Genetic analysis of SMOC1 and SMOC2 in eye and limb development

Abstract

Secreted modular calcium-binding proteins (SMOCs) are extracellular glycoproteins of the secreted protein, acidic, and rich in cysteine-related modular calcium-binding protein (SPARC) family and include two paralogues in humans: SMOC1 and SMOC2. They have been characterised and studied in several vertebrates showing a crucial function in eye and limb development. To date, no study of SMOC genes has been undertaken in chicken, despite its utility as a highly tractable model organism.

Loss-of-function mutations in SMOC1 cause severe eye and post-axial limb defects in vertebrates. Similarly, there is evidence for an essential requirement for SMOC2 in normal craniofacial development in multiple species, including canines. Currently, the exact function of SMOC family genes and their interactions with other genes during vertebrate development remain largely unknown. This study aimed to use the chicken embryo as a new model for elucidating SMOC gene expression and, by focusing on their role during eye and limb development, determine how SMOC proteins influence embryonic development, RT-PCR and whole mount in situ hybridisation confirmed the presence of SMOC gene expression in chicken embryos during key stages of both eye and limb development. Comparing their expression patterns with mouse orthologues, similar expression patterns were observed in chick embryos. These data suggest that SMOCs perform similar developmental roles across divergent vertebrates. Further analysis with qRT-PCR confirmed high expression of SMOC1 in the developing eye and limbs at early stages (HHSt.20-25), whilst SMOC2 was mostly expressed in the limbs at later stages (HH.St.27-33).

The optic fissure in the ventral eye must fuse for normal eye development to occur. Previously published data suggested SMOC1 expression was enriched in the ventrally developing eye. RNA-seq data from whole eyes and optic fissure regions of humans, mice, chick and zebrafish were compared to assess SMOC gene expression before, during, and after fissure closure. Focusing first on chick data produced by the Rainger lab, I observed that SMOC1 expression was enriched in the fissure tissue. However, contrary to the hypothesis of SMOC1 being a fusion-specific gene during optic fissure closure, I observed increasing SMOC1 expression during fusion that that was also maintained at high levels afterwards. By performing cross-species transcriptome comparison, I confirmed that SMOC1 expression is also upregulated in the ventral eye in mouse, zebrafish and humans. This evolutionarily conserved gene expression underscores SMOC1’s importance in eye development and reduces its candidacy as a direct mediator of fusion.

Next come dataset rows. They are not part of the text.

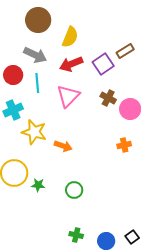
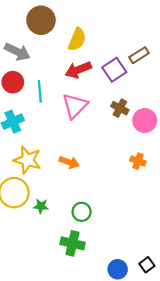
gray arrow: (35, 55) -> (17, 52), moved
yellow star: (34, 132) -> (27, 160), moved
orange cross: (124, 145) -> (138, 161), turned 32
green cross: (76, 235) -> (73, 243), moved, size x1.5

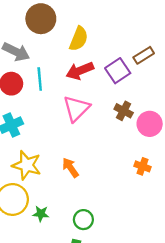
cyan line: (40, 91) -> (40, 79), moved
orange arrow: (69, 162) -> (70, 168), turned -144

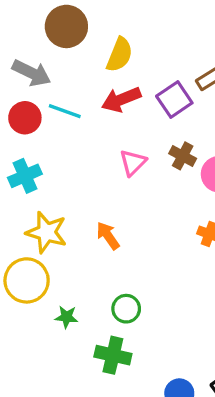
cyan line: (40, 79) -> (65, 111), turned -65
pink triangle: (76, 108) -> (133, 163), moved, size x0.7
green star: (41, 214) -> (66, 317), moved

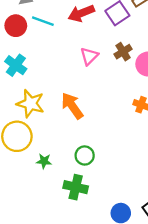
brown cross: (183, 156) -> (123, 52), turned 30
cyan cross: (25, 176) -> (16, 65), turned -30
orange arrow: (108, 236) -> (72, 106), size x1.4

SMOC2 did not show up-regulation in eye tissues but was enriched during later stages of development and in non-fissure regions of the eye. This expression profile appeared to complement that of SMOC1 in the eye. In chicken, human and mouse, SMOC2 showed up-regulation at pre-fusion stages in the fissure, vi while it appeared not differentially expressed once the tissue was fused. Expression levels of SMOC2 were higher in the dorsal eye than in the fissure. For zebra fish, however, smoc2 appeared up-regulated in pre-fusion stages, while no significant changes were observed once the fissure has completed fusion.

Finally, the SMOC1 locus in chicken was extensively studied from the perspective of isoform expression. Three distinct SMOC1 isoforms were found and one of them implied the loss of a complete functional domain of the SMOC1 protein. The relevance of these isoforms in eye and limb development was tested by measuring their expression levels by qRT-PCR in both embryo and adult tissues.

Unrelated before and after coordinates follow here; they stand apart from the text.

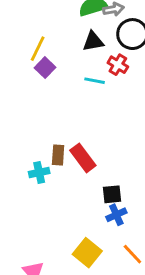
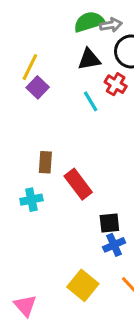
cyan line: (95, 81) -> (91, 101), turned 48
brown rectangle: (58, 155) -> (45, 162), moved

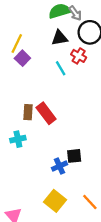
gray arrow: (111, 25) -> (75, 13), turned 64
red rectangle: (78, 184) -> (46, 113), moved
blue cross: (114, 245) -> (60, 166), moved

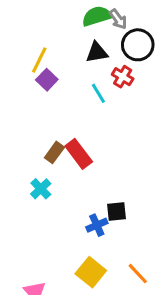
brown rectangle: (28, 112) -> (54, 152), turned 32
cyan cross: (18, 139) -> (41, 189), turned -32

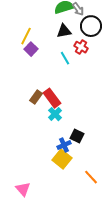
cyan cross: (41, 189) -> (55, 114), moved
black square: (117, 211) -> (77, 136), turned 32
yellow square: (91, 272) -> (62, 159), moved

Taken together, these findings confirm the utility of the chicken embryo for revealing developmental genetic information at the single gene and whole transcriptome levels and confirm that SMOC1 is likely to have the same functional requirement in chickens as it has in other vertebrates. This work also provides a framework to follow these genetic studies up at the protein function level, including understanding the roles of SMOC proteins and individual isoforms, as well as their molecular interactions and importance for normal development and disease.